Dont get me wrong...I know it is very important to consider voltage drop. What I dont get is who is the rocket scientist that developed the method of finding it? And even worse, they convinced our electrical instructors to teach our apprentices this way!!

What is wrong with these people? Anybody out there ever made the statement " O.K Bob This circuit would be perfect for a 32 circular mill #13 cable. Go Special order it"? Not Likely!

We only use a few wire sizes!!! Its either Copper or Aluminum!

Why not have a table like this in the code book, and teach it like this. Just Ohms Law!:

Copper wire resistance per foot. (Could also be meters)

#4   .000292
#6   .000465
#8   .000739
#10 .00118
#12 .00187
#14 .00297
#16 .00473
#18 .00751
#20 .0119
#22 .0190
#24 .0302
#26 .0480
#28 .0764

For those of us who forget how it is currently written in the code and how we are taught, here is an example!

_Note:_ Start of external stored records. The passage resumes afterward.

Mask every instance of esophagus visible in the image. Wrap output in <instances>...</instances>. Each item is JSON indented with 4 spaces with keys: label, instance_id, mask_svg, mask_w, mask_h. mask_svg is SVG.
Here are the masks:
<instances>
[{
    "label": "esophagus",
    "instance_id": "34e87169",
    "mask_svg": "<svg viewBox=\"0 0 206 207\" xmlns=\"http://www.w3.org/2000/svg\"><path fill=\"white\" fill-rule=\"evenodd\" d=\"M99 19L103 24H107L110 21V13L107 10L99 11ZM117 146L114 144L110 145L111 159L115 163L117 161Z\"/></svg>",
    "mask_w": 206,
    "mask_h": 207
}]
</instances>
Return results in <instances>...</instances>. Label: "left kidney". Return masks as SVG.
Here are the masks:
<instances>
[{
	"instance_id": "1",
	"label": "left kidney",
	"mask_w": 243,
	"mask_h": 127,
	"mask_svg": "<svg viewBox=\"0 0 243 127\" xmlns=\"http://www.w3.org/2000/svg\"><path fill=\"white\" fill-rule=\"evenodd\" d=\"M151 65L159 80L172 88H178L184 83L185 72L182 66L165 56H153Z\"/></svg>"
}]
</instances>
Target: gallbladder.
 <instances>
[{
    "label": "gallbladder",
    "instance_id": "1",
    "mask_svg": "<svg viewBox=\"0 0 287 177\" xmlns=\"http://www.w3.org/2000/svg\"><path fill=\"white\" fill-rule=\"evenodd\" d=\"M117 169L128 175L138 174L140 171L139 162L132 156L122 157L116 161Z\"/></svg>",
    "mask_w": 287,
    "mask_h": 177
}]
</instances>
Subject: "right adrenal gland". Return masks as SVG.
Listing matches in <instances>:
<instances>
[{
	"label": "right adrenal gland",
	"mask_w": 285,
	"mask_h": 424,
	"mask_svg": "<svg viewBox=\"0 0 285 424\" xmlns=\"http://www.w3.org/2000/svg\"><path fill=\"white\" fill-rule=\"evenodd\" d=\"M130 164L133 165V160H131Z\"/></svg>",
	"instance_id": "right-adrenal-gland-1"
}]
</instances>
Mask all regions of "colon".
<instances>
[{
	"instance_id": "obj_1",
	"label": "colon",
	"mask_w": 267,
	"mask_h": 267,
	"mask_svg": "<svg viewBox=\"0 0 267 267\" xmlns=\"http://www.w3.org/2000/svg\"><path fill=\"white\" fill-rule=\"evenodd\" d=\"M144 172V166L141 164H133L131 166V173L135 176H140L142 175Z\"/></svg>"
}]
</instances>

This calculation was done by a J/M who just finished passing his final exams and IP.
Find the wire size needed for a cable to carry 57 amps 256 feet with a 3% voltage drop.

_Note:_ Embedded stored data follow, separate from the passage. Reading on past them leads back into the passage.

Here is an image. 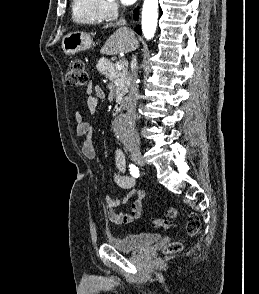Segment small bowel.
<instances>
[{"label": "small bowel", "instance_id": "obj_1", "mask_svg": "<svg viewBox=\"0 0 259 294\" xmlns=\"http://www.w3.org/2000/svg\"><path fill=\"white\" fill-rule=\"evenodd\" d=\"M87 108L90 113L94 114L97 110L98 103L105 97L104 91L98 87L89 84L87 87ZM75 132L78 136L84 137L81 144L82 154L93 159L96 156V150L92 139L93 126L85 121L83 112L77 110L74 114ZM114 159L118 170L121 173L125 172V164L120 153L114 154ZM113 179L115 183L122 189L130 190L122 198H115L111 195H105L104 202L106 205V213L109 220L117 225L130 224L141 216L145 192L143 190H134L137 180L125 174L114 173ZM131 198L130 212L117 211L116 209L122 204L127 203Z\"/></svg>", "mask_w": 259, "mask_h": 294}]
</instances>
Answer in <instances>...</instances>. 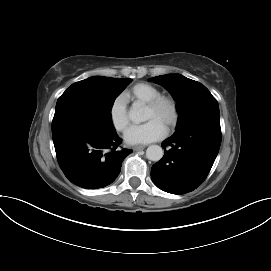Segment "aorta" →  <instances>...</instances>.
<instances>
[{
    "instance_id": "obj_1",
    "label": "aorta",
    "mask_w": 271,
    "mask_h": 271,
    "mask_svg": "<svg viewBox=\"0 0 271 271\" xmlns=\"http://www.w3.org/2000/svg\"><path fill=\"white\" fill-rule=\"evenodd\" d=\"M129 118L132 122L138 124L146 121L147 116L144 109L135 103L129 111ZM163 155V149L158 145H150L146 150V156L151 161L157 162L162 159Z\"/></svg>"
}]
</instances>
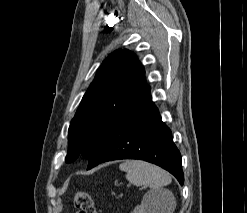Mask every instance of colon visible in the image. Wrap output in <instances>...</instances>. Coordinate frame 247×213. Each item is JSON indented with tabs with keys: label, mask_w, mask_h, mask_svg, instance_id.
Masks as SVG:
<instances>
[{
	"label": "colon",
	"mask_w": 247,
	"mask_h": 213,
	"mask_svg": "<svg viewBox=\"0 0 247 213\" xmlns=\"http://www.w3.org/2000/svg\"><path fill=\"white\" fill-rule=\"evenodd\" d=\"M73 202L78 213H97L93 198L85 191L75 193Z\"/></svg>",
	"instance_id": "obj_1"
}]
</instances>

1     Convert to meters .256' / 3.281 = 78.025m
2.    Basic meters (from Tab D3 sub (3) * Voltage Drop * 1 * (Volts used/120) * = Distance
3.    78.025 / ( 3 * ~1 * 3.142 ) = 8.2776(Basic Meters)
4.    Basic Meters = 9.9 First we assume a #4 might work (#4awg)
5.    57 / 85 = of allowable ampacity
6.    67.05 (70) % @ 90 degrees (rating of wire) = 1
7.    9.9 * 3 * .95 * 3.142 = 88.65 meters
8.    88.65 meters * 3.281 = 290.87'
9.    check #6 awg to see if it will work
10. 6.2 * 3 * 3.142 * .91 = 53.18 meters
11. 53.18 meters * 3.281 = 174' so #6 is too small

Here it is again doing it with the wire resistance. All you need is ohms law!

Find wire size needed to run 256 feet carrying 57 amps with a 3% voltage drop.

256 feet x 2 for there and back wire = 512 feet of wire total
3% of 377 volts is .03 x 377 = 11.31 volts max voltage drop
11.31 max drop divided by 57 amps is max resistance = .19842 ohms ( E / I = R )
.19482 divided by 512 is max ohms per foot. = .0003875
Look at the table and use #4

I remember in Trade school all the confusion and time I spent learning this and then helping others learn how to do this. I was lucky and understood it after trying it a few times. It took the instructor a lot of time and patience to get through to everybody. Time that could have been spent teaching something else. I also know that I had forgotten it all and had to look it all up again to try and do it for this page. The fresh Journeyman who did the above calculation also had to look it all up again too after being out of school for 4 months!! This seems to be a huge problem as almost every electrical site on the web has a table or calculator for voltage drop.